Wednesday, May 13, 2015

the oh shit club

welcome to the oh shit club. i am the president of the club, nominated by virtue of my so many oh shit moments. the first and foremost condition will be to endure pain, or not endure pain and exclaim oh shit. like when i sliced off a piece of my thumb. oh shit! like when i fondled the hot iron. oh shit! like when i burned my hand on a hot pan. oh shit! like when i stub my toe on the corner of the sofa leg. oh shit! i'm a very accident-prone lady, it will seem. but to be qualified to be the president of the club, you must be able to walk away nonchalantly and continue with your activity. try to stop the blood gushing forth for like 5 seconds, then wrap a bandage around it and continue chopping. when the bandage is soaked through with blood, change another one. if the food is tainted with some blood, oh well, blood is full of various nutrients i am told (the source of that information could or could not be from me). or when your finger is hurting like crazy after burning it on the hot iron, put a cold pack next to you so that you can alternate between sticking your finger into the ice pack when it is burning with pain and continue to iron when your finger can't tell the pain because it is frozen. we presidents are made of hard core stuff.

i'm looking to retire though. one only has so many fingers, hands and feet to massacre. anybody up for the job?

Tuesday, May 12, 2015

a dog's life

the dogs bark and are instantly shushed. in the dark corridor there is a device that emits a shrill sound anytime the dogs bark. a sound so high pitched that only the dogs can hear, they say but i can still hear the disturbing screech piercing through my peace and quiet 20 feet away. a little akin to someone screaming deafeningly into your ear whenever you talk i will think, from the dog's point of view. a little cruel i opine. dogs are as dogs go, puppies even more so. it's telling them to be less of a puppy and more of a puppet.
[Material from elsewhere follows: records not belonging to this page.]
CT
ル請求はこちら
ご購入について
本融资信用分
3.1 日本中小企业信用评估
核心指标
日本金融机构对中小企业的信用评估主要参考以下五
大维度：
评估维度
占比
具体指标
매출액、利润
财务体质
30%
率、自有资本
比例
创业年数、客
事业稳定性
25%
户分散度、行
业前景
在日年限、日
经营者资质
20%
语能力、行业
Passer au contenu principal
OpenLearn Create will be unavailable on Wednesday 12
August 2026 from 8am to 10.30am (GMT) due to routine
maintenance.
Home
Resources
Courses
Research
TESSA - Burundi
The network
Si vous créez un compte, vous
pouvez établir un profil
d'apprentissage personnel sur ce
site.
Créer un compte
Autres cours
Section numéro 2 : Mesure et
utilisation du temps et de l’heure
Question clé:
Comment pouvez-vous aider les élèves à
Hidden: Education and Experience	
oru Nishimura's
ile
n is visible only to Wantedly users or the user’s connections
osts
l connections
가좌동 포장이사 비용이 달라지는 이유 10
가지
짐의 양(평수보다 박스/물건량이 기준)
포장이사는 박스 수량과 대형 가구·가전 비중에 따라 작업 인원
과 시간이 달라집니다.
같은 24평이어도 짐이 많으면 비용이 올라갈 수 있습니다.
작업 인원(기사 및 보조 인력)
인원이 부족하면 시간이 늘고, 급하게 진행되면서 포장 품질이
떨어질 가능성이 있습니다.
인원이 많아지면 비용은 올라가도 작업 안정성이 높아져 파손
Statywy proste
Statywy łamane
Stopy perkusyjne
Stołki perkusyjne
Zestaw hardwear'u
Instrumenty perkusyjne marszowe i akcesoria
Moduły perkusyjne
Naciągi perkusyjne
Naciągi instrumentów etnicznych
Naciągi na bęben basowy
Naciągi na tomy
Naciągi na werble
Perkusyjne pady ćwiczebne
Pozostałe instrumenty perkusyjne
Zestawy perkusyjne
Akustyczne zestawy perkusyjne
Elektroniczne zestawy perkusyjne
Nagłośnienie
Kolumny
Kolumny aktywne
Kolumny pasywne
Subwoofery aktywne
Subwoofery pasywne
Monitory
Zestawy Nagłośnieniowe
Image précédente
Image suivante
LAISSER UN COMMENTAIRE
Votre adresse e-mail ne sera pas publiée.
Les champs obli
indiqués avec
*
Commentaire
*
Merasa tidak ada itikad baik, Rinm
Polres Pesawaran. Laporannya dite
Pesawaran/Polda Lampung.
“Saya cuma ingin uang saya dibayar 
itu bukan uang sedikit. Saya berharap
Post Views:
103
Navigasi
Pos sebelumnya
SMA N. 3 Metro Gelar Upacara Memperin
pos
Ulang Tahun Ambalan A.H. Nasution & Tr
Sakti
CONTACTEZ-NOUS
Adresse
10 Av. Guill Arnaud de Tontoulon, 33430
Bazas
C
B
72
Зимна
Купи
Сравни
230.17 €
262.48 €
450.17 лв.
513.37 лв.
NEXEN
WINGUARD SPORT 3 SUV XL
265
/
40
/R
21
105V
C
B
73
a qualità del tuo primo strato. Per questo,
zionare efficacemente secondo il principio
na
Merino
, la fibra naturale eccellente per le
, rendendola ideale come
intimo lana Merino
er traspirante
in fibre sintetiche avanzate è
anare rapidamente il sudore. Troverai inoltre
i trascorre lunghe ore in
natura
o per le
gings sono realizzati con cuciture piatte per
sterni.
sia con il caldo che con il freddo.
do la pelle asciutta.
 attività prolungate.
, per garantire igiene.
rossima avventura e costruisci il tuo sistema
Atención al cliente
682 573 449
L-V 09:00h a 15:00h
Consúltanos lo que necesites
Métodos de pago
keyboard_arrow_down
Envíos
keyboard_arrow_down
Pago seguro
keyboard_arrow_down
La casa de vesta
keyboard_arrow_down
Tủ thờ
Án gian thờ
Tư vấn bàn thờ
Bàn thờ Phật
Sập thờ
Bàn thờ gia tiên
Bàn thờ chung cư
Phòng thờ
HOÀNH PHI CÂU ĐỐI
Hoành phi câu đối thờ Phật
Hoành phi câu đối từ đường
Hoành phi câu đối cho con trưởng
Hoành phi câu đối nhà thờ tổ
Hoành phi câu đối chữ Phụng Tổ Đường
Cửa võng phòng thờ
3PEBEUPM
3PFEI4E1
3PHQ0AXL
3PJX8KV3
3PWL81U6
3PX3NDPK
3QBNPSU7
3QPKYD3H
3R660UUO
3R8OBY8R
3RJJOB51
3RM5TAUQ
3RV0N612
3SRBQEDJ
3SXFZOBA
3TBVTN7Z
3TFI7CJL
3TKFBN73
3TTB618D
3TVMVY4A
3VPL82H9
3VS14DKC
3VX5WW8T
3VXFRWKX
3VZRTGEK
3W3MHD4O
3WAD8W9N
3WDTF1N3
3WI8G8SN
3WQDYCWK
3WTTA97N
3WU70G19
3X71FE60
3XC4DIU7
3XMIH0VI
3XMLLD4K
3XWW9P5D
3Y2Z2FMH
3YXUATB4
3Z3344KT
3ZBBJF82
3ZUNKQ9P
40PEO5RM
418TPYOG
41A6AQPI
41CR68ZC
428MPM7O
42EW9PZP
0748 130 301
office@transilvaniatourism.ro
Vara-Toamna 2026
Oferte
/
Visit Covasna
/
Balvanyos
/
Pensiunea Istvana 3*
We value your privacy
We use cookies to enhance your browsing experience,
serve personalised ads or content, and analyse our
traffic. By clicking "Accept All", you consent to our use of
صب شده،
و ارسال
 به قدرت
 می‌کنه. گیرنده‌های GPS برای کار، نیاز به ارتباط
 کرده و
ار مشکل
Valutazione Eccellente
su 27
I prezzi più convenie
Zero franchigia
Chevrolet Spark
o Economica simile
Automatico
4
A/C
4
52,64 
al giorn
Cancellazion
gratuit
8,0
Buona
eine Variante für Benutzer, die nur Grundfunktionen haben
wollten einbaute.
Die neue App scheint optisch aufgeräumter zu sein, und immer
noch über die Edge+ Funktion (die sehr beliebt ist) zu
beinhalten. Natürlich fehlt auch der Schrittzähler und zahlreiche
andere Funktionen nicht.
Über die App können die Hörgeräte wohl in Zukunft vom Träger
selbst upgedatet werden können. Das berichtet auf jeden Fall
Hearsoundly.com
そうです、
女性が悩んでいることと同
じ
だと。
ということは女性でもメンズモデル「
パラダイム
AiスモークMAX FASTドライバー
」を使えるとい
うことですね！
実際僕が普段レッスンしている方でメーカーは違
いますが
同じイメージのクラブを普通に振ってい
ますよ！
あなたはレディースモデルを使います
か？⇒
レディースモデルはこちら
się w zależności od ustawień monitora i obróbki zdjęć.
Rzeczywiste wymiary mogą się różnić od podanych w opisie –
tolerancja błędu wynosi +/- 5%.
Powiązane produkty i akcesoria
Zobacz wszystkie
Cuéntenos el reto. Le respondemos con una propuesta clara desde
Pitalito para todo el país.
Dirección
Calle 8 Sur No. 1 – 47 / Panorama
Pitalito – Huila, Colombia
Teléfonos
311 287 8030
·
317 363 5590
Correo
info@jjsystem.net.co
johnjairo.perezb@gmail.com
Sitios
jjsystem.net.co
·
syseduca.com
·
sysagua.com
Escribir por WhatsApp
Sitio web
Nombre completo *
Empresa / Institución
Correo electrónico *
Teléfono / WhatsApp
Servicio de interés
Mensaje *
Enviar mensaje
when they had 1 puppy it was all cute and nice. then came the female one to keep him company, and well, propagate. seeing him trying to hump her everywhere they went was a little disturbing i have to say. i will rather they do not do it in front of the dining table when i am trying to have a decent meal.  it's like animal porn - live. then came 3 boisterous playful puppies, making a total of 5 dogs clamouring and scratching at your legs whenever you enter. not to mention the din of their bark at the slightest sound and the jewels they leave everywhere to surprise you and your poor feet. if you have never had a pack of dogs running towards you at full speed, with their sharp claws and over-enthusiastic greeting, it is more than a little intimidating.

we'll take one of the puppies, we thought, thus keeping it pretty much in the family and the parent dogs can still see the pups often. no, they said, it's their first batch of puppies. they can't bear to give it away. which i have to say i understand even though it is biting off more than they can chew (pun intended). only when the pups have outgrown their cuteness and are bigger in size than their parents that they are asking if perhaps we will like to bring one home now. that i cannot understand, or rather i don't think is nice. and no, we cannot have our choice, only the ones that they dislike more. we are not a dumping ground for unwanted puppies so we declined.

now, they are kept tied up in a room. i hear their sad whines occasionally. they have a cat, who has been tied up since birth, to keep them company. the pets have the best care in the world, she says. so much more pampered than those out in the street. a little spa there, a little grooming here and air-conditioning everywhere. i'm not sure if that's what they want or need the most. and a short play time at night so that they will not be too naughty. this is where my jaw drops, leaving my mouth with a gaping hole. playing with puppies do not spoil them, not playing with them drives them crazy with depression. we advise, we hint and we say; they need their freedom. give some away. it's falling on deaf ears. why are we so cruel to lesser beings? imposing our will on them and believing it is in their best interest. if we can't afford the time, why do we take them in? i believe the same can be said of so many parents. people who don't enjoy their children's company, who cannot wait to send them far far away at a very young age in the name of education. people who neither educate nor listen, replacing their time and attention with money. in this day and age with information everywhere, nobody can claim to be ignorant. yet why do we persist to be what we are?

Monday, April 06, 2015

reportedly so

i came back from dinner one night, sans handphone which i have accidentally left behind, to find out that i have some missed phone calls and messages. for 3 hours i was missing and suddenly everybody is looking for me. that's the law of the world. friends that don't even normally contact me for that matter. how are you? went one. like this lah, how about you?, i replied. i texted another missed caller back too, are you looking for me? before anyone replied my message, the missed caller rang and screamed down the line, I HAVE BEEN LOOKING FOR YOU!! HOW ARE YOU?! THE NEWS JUST REPORTED THAT YOUR DAD HAS PASSED AWAY!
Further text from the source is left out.